The status review is a great first step, said Macfarlane, who flew over the Greater Yellowstone Ecosystem mapping the impacts of bark beetles last year.

“Ninety-five percent of watersheds had been impacted, and just over 50 percent had been impacted at a high level,” he said. “We’re finding that [the bark beetle infestation] is progressing.”

If the whitebark pine is protected, it will help with TreeFight’s efforts to educate people about the species.

“It sets it up for us to have a little more traction with people,” he said. “There’s still a lot to be learned, and this [status review] coincides with what we’re trying to do: get people out in the ecosystem and learning about whitebark pine.”
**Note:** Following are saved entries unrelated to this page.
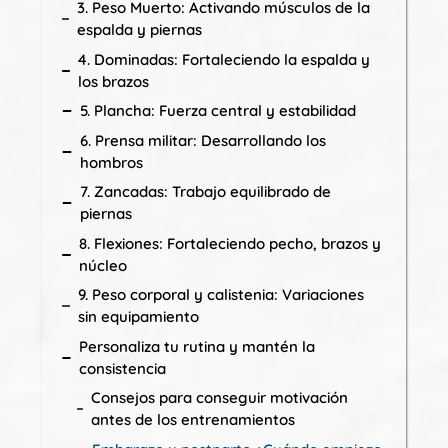
3. Peso Muerto: Activando músculos de la
espalda y piernas
4. Dominadas: Fortaleciendo la espalda y
los brazos
5. Plancha: Fuerza central y estabilidad
6. Prensa militar: Desarrollando los
hombros
7. Zancadas: Trabajo equilibrado de
piernas
8. Flexiones: Fortaleciendo pecho, brazos y
núcleo
9. Peso corporal y calistenia: Variaciones
sin equipamiento
Personaliza tu rutina y mantén la
consistencia
Consejos para conseguir motivación
antes de los entrenamientos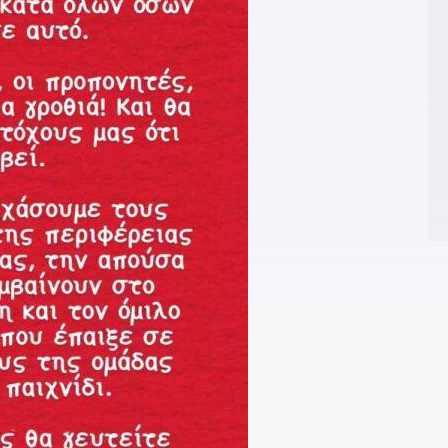
2
π
2
Ρ
21
δ
2
2
τ
2
τ
2
Σ
2
«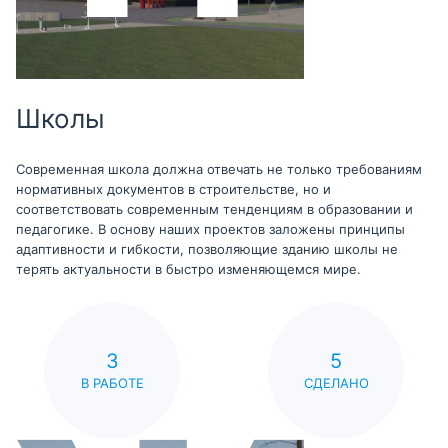
Школы
Современная школа должна отвечать не только требованиям
нормативных документов в строительстве, но и
соответствовать современным тенденциям в образовании и
педагогике. В основу наших проектов заложены принципы
адаптивности и гибкости, позволяющие зданию школы не
терять актуальности в быстро изменяющемся мире.
3
5
В РАБОТЕ
СДЕЛАНО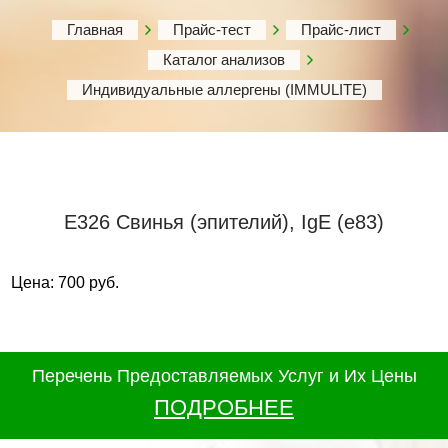
Главная
Прайс-тест
Прайс-лист
Каталог анализов
Индивидуальные аллергены (IMMULITE)
Е326 Свинья (эпителий), IgE (е83)
Цена: 700 руб.
Перечень Предоставляемых Услуг и Их Цены
ПОДРОБНЕЕ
Getting federal protection for the tree is a good possibility, said Louise Lasley, public lands director for the Jackson Hole Conservation Alliance.

“I would not be surprised to see it listed,” she said. “All you have to do is look at some of our hillsides to see the necessity of putting it on the endangered species list.”

Lasley said listing the tree would allow researchers, not politicians, to determine how best to save the species.

“I would hope one of the things that would prevail from the listing is a slowing down of the rush to remove all the trees from the forest until we determine that it’s the best thing for the ecosystem,” she said. “I think we’re a little ahead of ourselves.”

Willcox agreed, saying that much of the science on how to protect whitebark pines is in its infancy.

“It should be a clarion call to arms to redouble our effort to understand whitebark,” she said. “With listing, what we would get is hopefully additional focus of research among agencies and scientists to understand what is happening and what are useful responses.”

Without oversight mandated from the Endangered Species Act, Willcox said, there’s danger of a “look before you leap mentality” when it comes to treatments.

“We’re all experimenting [with ways to save whitebark pine],” she said. “I hope that we will elevate this issue. We have a problem at the roof of the world. We need people to come together in new ways with open minds.”